I would say it is far better for his eventual well being if you keep him inside or, if outside for air and sun, in a very secure cage.

Can you tell us if he has any, even slight, injury anywhere on wings or under wings? He may be a youngster, or he may have suffered some not too obvious damage at some point.


----------



## rlthomas (Oct 31, 2011)

Dear John,

Thank you for your prompt response. I've checked the little guy for injuries and there are none that I can make out although the feathers under his wings are sparse and the skin looks a bit ruddy.I've tried to get pictures with his wins spread but he's not very cooperative. Hope the photos below help.


----------



## rlthomas (Oct 31, 2011)

more pictures:


----------



## John_D (Jan 24, 2002)

Hi Rebecca

Good pics of your little pal - have to admit he's got me foxed 

Looks dove-like to me, but at that age it's hard to tell.

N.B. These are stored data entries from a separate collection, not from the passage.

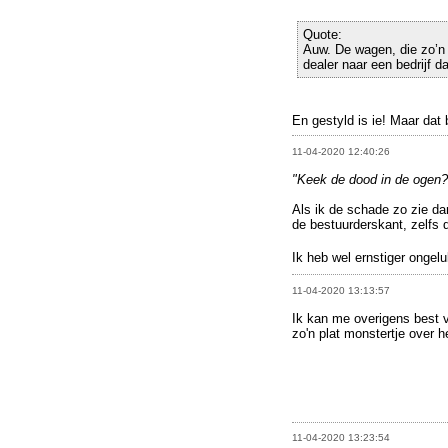
Quote:
Auw. De wagen, die zo’n
dealer naar een bedrijf d
En gestyld is ie! Maar dat
11-04-2020 12:40:26
"Keek de dood in de ogen?
Als ik de schade zo zie da
de bestuurderskant, zelfs d
Ik heb wel ernstiger ongelu
11-04-2020 13:13:57
Ik kan me overigens best 
zo'n plat monstertje over h
11-04-2020 13:23:54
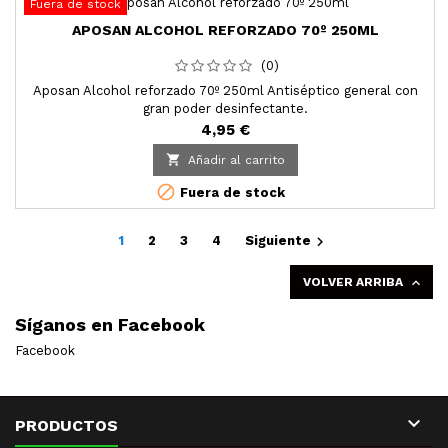
Fuera de stock
APOSAN ALCOHOL REFORZADO 70º 250ML
(0)
Aposan Alcohol reforzado 70º 250ml Antiséptico general con
gran poder desinfectante.
4,95 €

Añadir al carrito

Fuera de stock

1
2
3
4
Siguiente
VOLVER ARRIBA

Síganos en Facebook
Facebook

PRODUCTOS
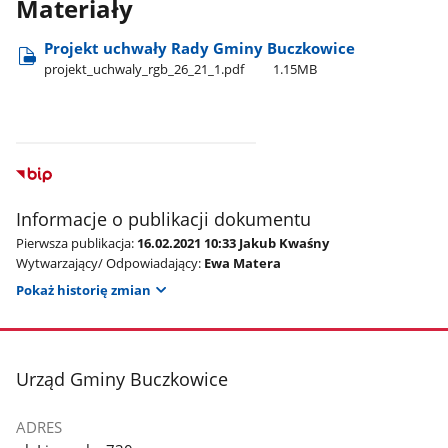
Materiały
Projekt uchwały Rady Gminy Buczkowice
projekt​_uchwaly​_rgb​_26​_21​_1.pdf
1.15MB
Informacje o publikacji dokumentu
Pierwsza publikacja:
16.02.2021 10:33 Jakub Kwaśny
Wytwarzający/ Odpowiadający:
Ewa Matera
Pokaż historię zmian
stopka
Urząd Gminy Buczkowice
ADRES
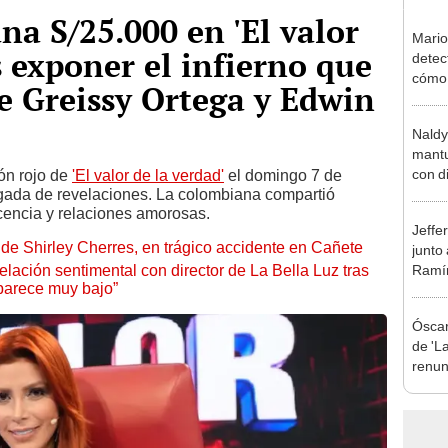
na S/25.000 en 'El valor
Mario
s exponer el infierno que
detec
cómo 
de Greissy Ortega y Edwin
"Dolo
Naldy
mantu
con d
lón rojo de
'El valor de la verdad'
el domingo 7 de
gada de revelaciones. La colombiana compartió
tras 
cencia y relaciones amorosas.
tocam
Jeffe
bajo”
de Shirley Cherres, en trágico accidente en Cañete
junto
lación sentimental con director de La Bella Luz tras
Ramír
parece muy bajo”
Kanas
sus…
Óscar
de 'La
renun
orque
Sald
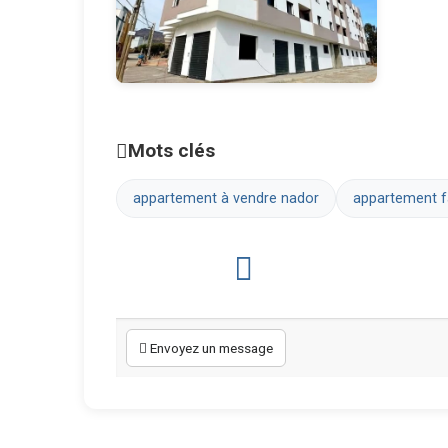
Mots clés
appartement à vendre nador
appartement 
Envoyez un message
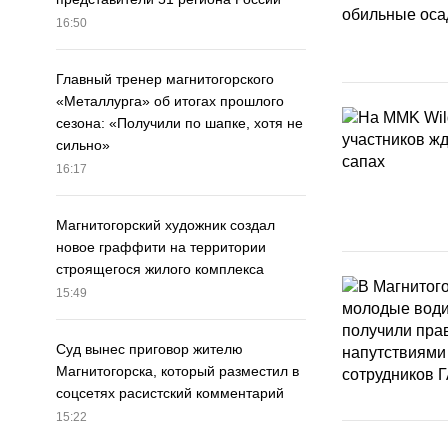
16:50
Главный тренер магнитогорского
«Металлурга» об итогах прошлого
сезона: «Получили по шапке, хотя не
сильно»
16:17
Магнитогорский художник создал
новое граффити на территории
строящегося жилого комплекса
15:49
Суд вынес приговор жителю
Магнитогорска, который разместил в
соцсетях расистский комментарий
15:22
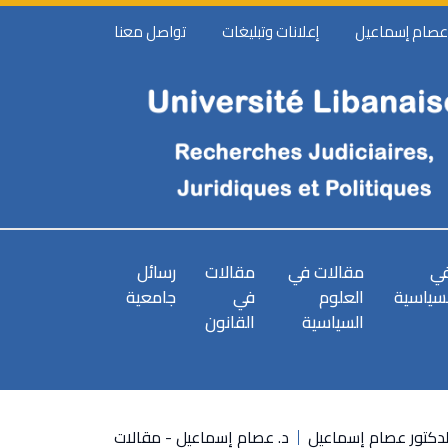
 عصام إسماعيل
إعلانات وتبليغات
تواصل معنا
في
مقالات في
مقالات
رسائل
لسياسية
العلوم
في
جامعية
السياسية
القانون
لدكتور عصام إسماعيل
د. عصام إسماعيل - مقالات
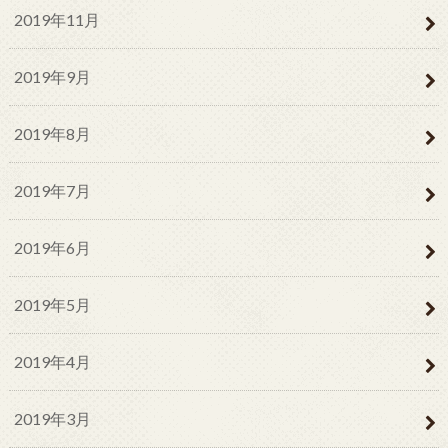
2019年11月
2019年9月
2019年8月
2019年7月
2019年6月
2019年5月
2019年4月
2019年3月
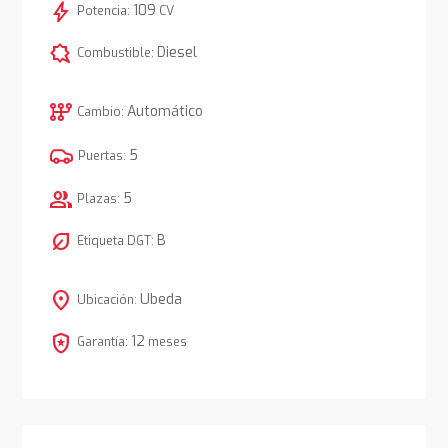
bolt
109
Potencia:
CV
comic_bubble
Diesel
Combustible:
auto_transmission
Automático
Cambio:
5
Puertas:
group
5
Plazas:
nest_eco_leaf
B
Etiqueta DGT:
location_on
Ubeda
Ubicación:
local_police
12
Garantía:
meses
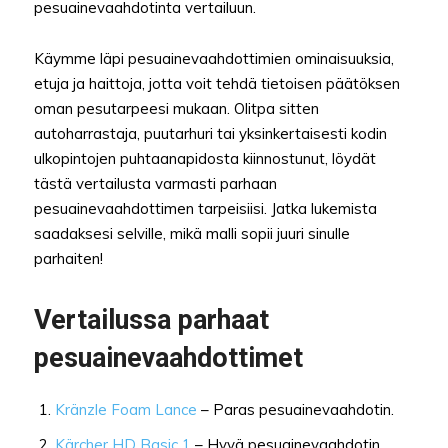
pesuainevaahdotinta vertailuun.
Käymme läpi pesuainevaahdottimien ominaisuuksia,
etuja ja haittoja, jotta voit tehdä tietoisen päätöksen
oman pesutarpeesi mukaan. Olitpa sitten
autoharrastaja, puutarhuri tai yksinkertaisesti kodin
ulkopintojen puhtaanapidosta kiinnostunut, löydät
tästä vertailusta varmasti parhaan
pesuainevaahdottimen tarpeisiisi. Jatka lukemista
saadaksesi selville, mikä malli sopii juuri sinulle
parhaiten!
Vertailussa parhaat
pesuainevaahdottimet
Kränzle Foam Lance
– Paras pesuainevaahdotin.
Kärcher HD Basic 1
– Hyvä pesuainevaahdotin.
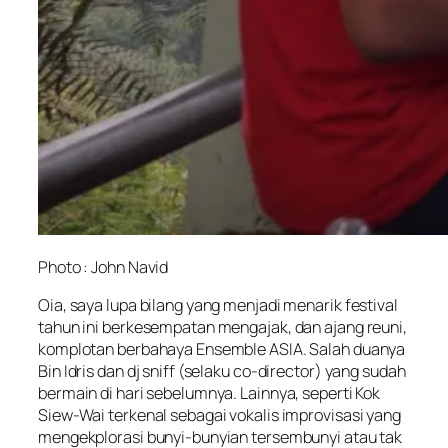
Photo : John Navid
Oia, saya lupa bilang yang menjadi menarik festival
tahun ini berkesempatan mengajak, dan ajang reuni,
komplotan berbahaya Ensemble ASIA. Salah duanya
Bin Idris dan dj sniff (selaku co-director) yang sudah
bermain di hari sebelumnya. Lainnya, seperti Kok
Siew-Wai terkenal sebagai vokalis improvisasi yang
mengekplorasi bunyi-bunyian tersembunyi atau tak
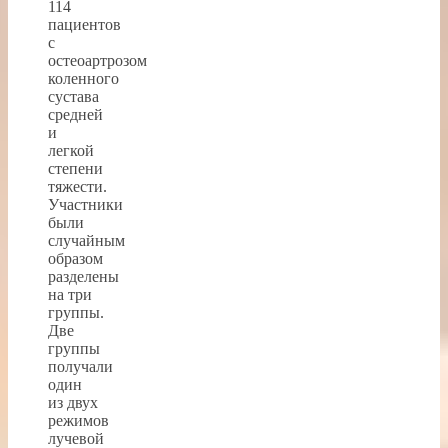
114
пациентов
с
остеоартрозом
коленного
сустава
средней
и
легкой
степени
тяжести.
Участники
были
случайным
образом
разделены
на три
группы.
Две
группы
получали
один
из двух
режимов
лучевой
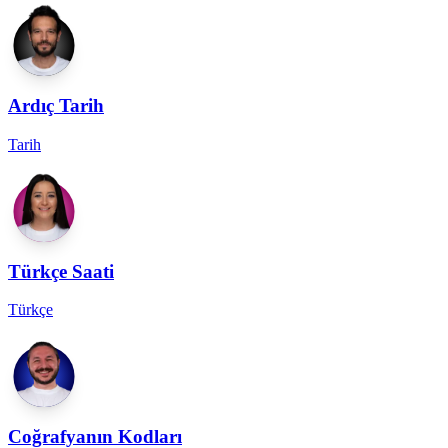
Ardıç Tarih
Tarih
Türkçe Saati
Türkçe
Coğrafyanın Kodları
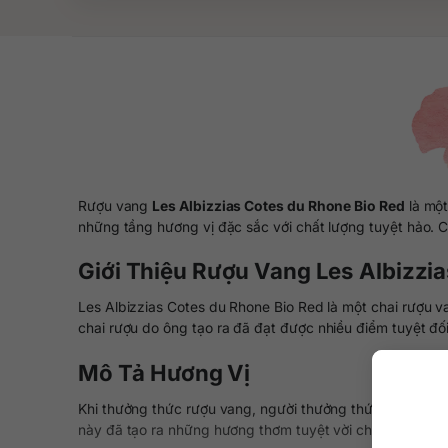
Rượu vang
Les Albizzias Cotes du Rhone Bio Red
là một
những tầng hương vị đặc sắc với chất lượng tuyệt hảo. Cá
Giới Thiệu Rượu Vang Les Albizzi
Les Albizzias Cotes du Rhone Bio Red là một chai rượu 
chai rượu do ông tạo ra đã đạt được nhiều điểm tuyệt đối
Mô Tả Hương Vị
Khi thưởng thức rượu vang, người thưởng thức sẽ cảm n
này đã tạo ra những hương thơm tuyệt vời cho người thư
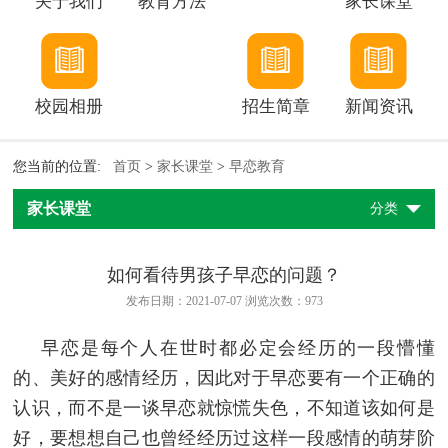
关于我们
教育方法
家长课堂
校园相册
招生简章
新闻资讯
您当前的位置:
首页
>
家长课堂
>
早恋教育
家长课堂
分类
如何看待男孩子早恋的问题？
发布日期：2021-07-07 浏览次数：
973
早恋是每个人在世时都必定会经历的一段懵懂
的、美好的感情经历，因此对于早恋要有一个正确的
认识，而不是一谈早恋就惊慌失色，不知道该如何是
好，要想想自己也曾经经历过这样一段感情的萌芽阶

One clue could be where you found him, as he most likely had fallen from a nest, and what kind of native pigeons/doves are in that area.

For baby pigeon/dove care generally, here is a good link

http://www.pigeonrescue.co.uk/caringforababypigeon.htm

For seed eating birds, it's pretty much the same regardless of species, until they are big enough to positively identify anyway.

Hope one of our Oz members will see this!


----------



## Quazar (Jul 27, 2010)

John_D said:


> Hi Rebecca
> 
> Good pics of your little pal - have to admit he's got me foxed
> 
> Looks dove-like to me, but at that age it's hard to tell. One clue could be where you found him, as he most likely had fallen from a nest, and what kind of native pigeons/doves are in that area.


Can see why someone thought baby woodie as it does look very similar.
Could be a young spotted dove, as they are very woodie looking when young.


----------



## rlthomas (Oct 31, 2011)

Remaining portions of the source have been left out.